● Task directions
Pictures stay out of this copy; please retype only the lines from the start of the records through the line with "security or enter".

● Supplied records
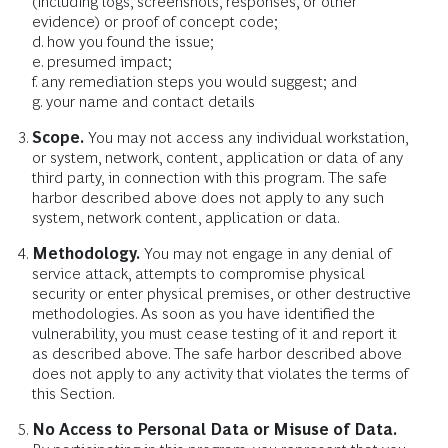
(including logs, screenshots, responses, or other
evidence) or proof of concept code;
d. how you found the issue;
e. presumed impact;
f. any remediation steps you would suggest; and
g. your name and contact details
Scope.
You may not access any individual workstation,
or system, network, content, application or data of any
third party, in connection with this program. The safe
harbor described above does not apply to any such
system, network content, application or data.
Methodology.
You may not engage in any denial of
service attack, attempts to compromise physical
security or enter physical premises, or other destructive
methodologies. As soon as you have identified the
vulnerability, you must cease testing of it and report it
as described above. The safe harbor described above
does not apply to any activity that violates the terms of
this Section.
No Access to Personal Data or Misuse of Data.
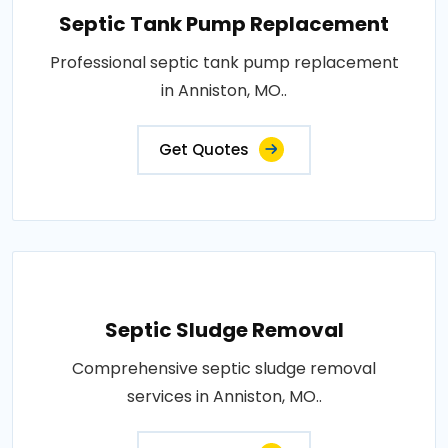
Septic Tank Pump Replacement
Professional septic tank pump replacement
in Anniston, MO..
Get Quotes
Septic Sludge Removal
Comprehensive septic sludge removal
services in Anniston, MO..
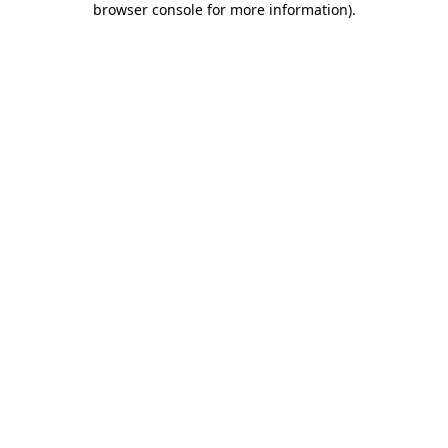
browser console for more information)
.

● Output for this task
(including logs, screenshots, responses, or other
evidence) or proof of concept code;
d. how you found the issue;
e. presumed impact;
f. any remediation steps you would suggest; and
g. your name and contact details
Scope.
You may not access any individual workstation,
or system, network, content, application or data of any
third party, in connection with this program. The safe
harbor described above does not apply to any such
system, network content, application or data.
Methodology.
You may not engage in any denial of
service attack, attempts to compromise physical
security or enter physical premises, or other destructive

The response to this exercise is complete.